NewYork Presbyterian-Weill Cornell Medical Center New York, NY
Neela Easwar, MD1, Preston Atteberry, MD2, Robert Battat, MD1 1NewYork Presbyterian-Weill Cornell Medical Center, New York, NY; 2New York-Presbyterian Hospital/Weill Cornell Medicine, New York, NY
Introduction: Celiac disease (CD) is a small bowel autoimmune enteropathy mediated by antibodies against dietary gluten. We present a case of a patient with multiple sclerosis with persistently positive IgA antibodies against deamidated gliadin peptide (DGP) who was ultimately demonstrated not to have CD after decades of gluten avoidance.
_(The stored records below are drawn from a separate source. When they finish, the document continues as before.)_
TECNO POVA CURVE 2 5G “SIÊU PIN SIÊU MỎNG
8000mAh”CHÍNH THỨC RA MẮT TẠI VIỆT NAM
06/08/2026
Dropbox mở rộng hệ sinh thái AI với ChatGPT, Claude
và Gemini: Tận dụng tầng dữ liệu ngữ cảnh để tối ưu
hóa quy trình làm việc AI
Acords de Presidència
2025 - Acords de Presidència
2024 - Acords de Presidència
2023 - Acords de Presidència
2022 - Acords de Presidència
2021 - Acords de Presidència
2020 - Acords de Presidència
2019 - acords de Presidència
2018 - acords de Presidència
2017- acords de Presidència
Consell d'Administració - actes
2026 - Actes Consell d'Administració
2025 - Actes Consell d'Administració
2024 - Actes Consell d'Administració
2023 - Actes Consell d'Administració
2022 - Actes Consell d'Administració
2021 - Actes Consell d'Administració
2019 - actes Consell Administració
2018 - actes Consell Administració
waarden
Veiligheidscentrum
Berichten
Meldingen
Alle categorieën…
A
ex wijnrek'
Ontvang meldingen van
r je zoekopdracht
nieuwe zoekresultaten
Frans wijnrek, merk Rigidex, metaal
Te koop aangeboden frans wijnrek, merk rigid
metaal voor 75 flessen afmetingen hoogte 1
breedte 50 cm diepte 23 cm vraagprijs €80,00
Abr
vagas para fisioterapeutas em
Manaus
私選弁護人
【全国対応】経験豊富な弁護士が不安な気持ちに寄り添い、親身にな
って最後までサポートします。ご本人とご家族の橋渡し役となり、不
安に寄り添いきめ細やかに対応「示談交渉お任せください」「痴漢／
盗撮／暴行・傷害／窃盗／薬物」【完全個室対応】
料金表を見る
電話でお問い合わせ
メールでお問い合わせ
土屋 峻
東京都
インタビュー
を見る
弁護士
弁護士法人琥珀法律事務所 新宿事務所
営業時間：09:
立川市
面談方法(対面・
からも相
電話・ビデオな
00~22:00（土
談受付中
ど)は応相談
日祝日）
Case Description/Methods: A 64-year-old male with a history of multiple sclerosis (MS) and a family history of celiac disease in his mother presented to clinic to clarify his CD diagnosis. On prior testing he had positive DGP IgA (39 U) and weakly positive tissue transglutaminase (tTG) IgG serologies (8 U/mL, upper limit of normal 5 U/mL). However, prior esophagogastroduodenoscopy (EGD) was reportedly unremarkable. Based on serologies, he had been told he had CD and followed a gluten-free diet for years. On presentation, he denied bloating, diarrhea, abdominal pain, or weight changes. Labs were notable for an elevated DGP IgA level of 38 U with normal DGP IgG, tTG IgA, and tTG IgG serologies. On EGD while on a gluten free diet, the duodenum appeared normal, and pathology showed normal duodenal mucosa without villous atrophy (VA). Studies were repeated after several months of dietary gluten reintroduction. DGP IgA remained persistently elevated at 37 U, DGP IgG and tTG IgA remained within normal limits, and tTG IgG was borderline at 6 U/mL, of questionable significance. Genotyping was positive for HLA-DQ8 but negative for HLA-DQ2. Repeat EGD after gluten reintroduction demonstrated a normal-appearing duodenum without evidence of VA on pathology. The patient was informed that he did not have celiac disease.
Discussion: Serologies in CD can be impacted by autoimmune disease. This patient had MS-related immunogenicity to DGP in the absence of CD. Several studies have noted that patients with MS without CD often have higher titers of DGP IgA antibodies, which may be due to antibody cross reactivity or even increased gut permeability to DGP. When serology is discordant, as in this case, duodenal biopsy should be performed, ideally after a gluten challenge. If repeat biopsy and tTG IgA serologies remain negative after gluten challenge, CD is highly unlikely. However, these patients should be closely followed for development of symptoms of CD, as latent CD is also possible.
Disclosures:
Neela Easwar indicated no relevant financial relationships.
Preston Atteberry indicated no relevant financial relationships.
Robert Battat indicated no relevant financial relationships.
Neela Easwar, MD1, Preston Atteberry, MD2, Robert Battat, MD1. E0680 - Falsely Positive Anti-Gliadin Antibodies in a Non-Celiac Patient With Multiple Sclerosis, ACG 2022 Annual Scientific Meeting Abstracts. Charlotte, NC: American College of Gastroenterology.